> _YOUR TASK_: Make an exact copy of all the entries below, with the pictures left out.

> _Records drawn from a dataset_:
>>
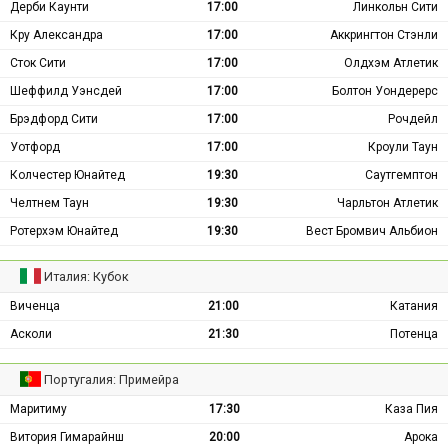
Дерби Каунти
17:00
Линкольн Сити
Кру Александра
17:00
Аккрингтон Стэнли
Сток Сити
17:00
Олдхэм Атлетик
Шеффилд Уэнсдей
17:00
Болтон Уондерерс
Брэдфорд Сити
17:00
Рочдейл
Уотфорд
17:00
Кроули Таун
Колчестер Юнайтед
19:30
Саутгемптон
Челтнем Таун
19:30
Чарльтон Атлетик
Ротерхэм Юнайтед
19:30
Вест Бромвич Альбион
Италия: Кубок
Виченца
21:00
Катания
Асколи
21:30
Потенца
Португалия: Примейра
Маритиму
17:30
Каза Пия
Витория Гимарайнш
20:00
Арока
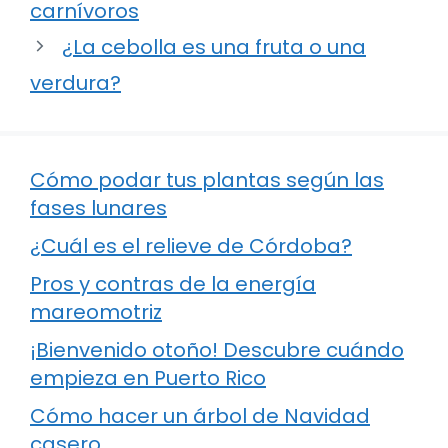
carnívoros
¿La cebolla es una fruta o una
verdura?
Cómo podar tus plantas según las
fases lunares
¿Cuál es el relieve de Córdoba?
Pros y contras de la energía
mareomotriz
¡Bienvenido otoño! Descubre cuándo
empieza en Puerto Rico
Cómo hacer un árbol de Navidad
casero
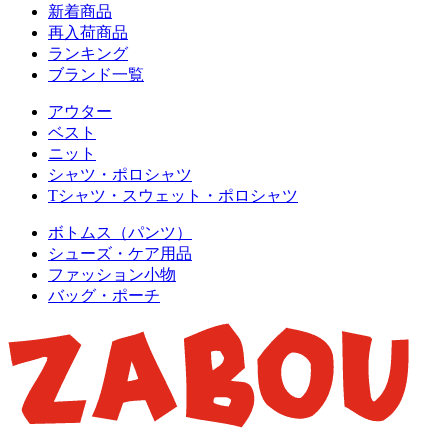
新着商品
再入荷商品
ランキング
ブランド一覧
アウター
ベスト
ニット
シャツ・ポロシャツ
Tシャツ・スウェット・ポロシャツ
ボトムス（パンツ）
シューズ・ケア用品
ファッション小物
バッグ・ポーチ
<<
> _WORKED SOLUTION_:
Дерби Каунти
17:00
Линкольн Сити
Кру Александра
17:00
Аккрингтон Стэнли
Сток Сити
17:00
Олдхэм Атлетик
Шеффилд Уэнсдей
17:00
Болтон Уондерерс
Брэдфорд Сити
17:00
Рочдейл
Уотфорд
17:00
Кроули Таун
Колчестер Юнайтед
19:30
Саутгемптон
Челтнем Таун
19:30
Чарльтон Атлетик
Ротерхэм Юнайтед
19:30
Вест Бромвич Альбион
Италия: Кубок
Виченца
21:00
Катания
Асколи
21:30
Потенца
Португалия: Примейра
Маритиму
17:30
Каза Пия
Витория Гимарайнш
20:00
Арока
carnívoros
¿La cebolla es una fruta o una
verdura?
Cómo podar tus plantas según las
fases lunares
¿Cuál es el relieve de Córdoba?
Pros y contras de la energía
mareomotriz
¡Bienvenido otoño! Descubre cuándo
empieza en Puerto Rico
Cómo hacer un árbol de Navidad
casero
新着商品
再入荷商品
ランキング
ブランド一覧
アウター
ベスト
ニット
シャツ・ポロシャツ
Tシャツ・スウェット・ポロシャツ
ボトムス（パンツ）
シューズ・ケア用品
ファッション小物
バッグ・ポーチ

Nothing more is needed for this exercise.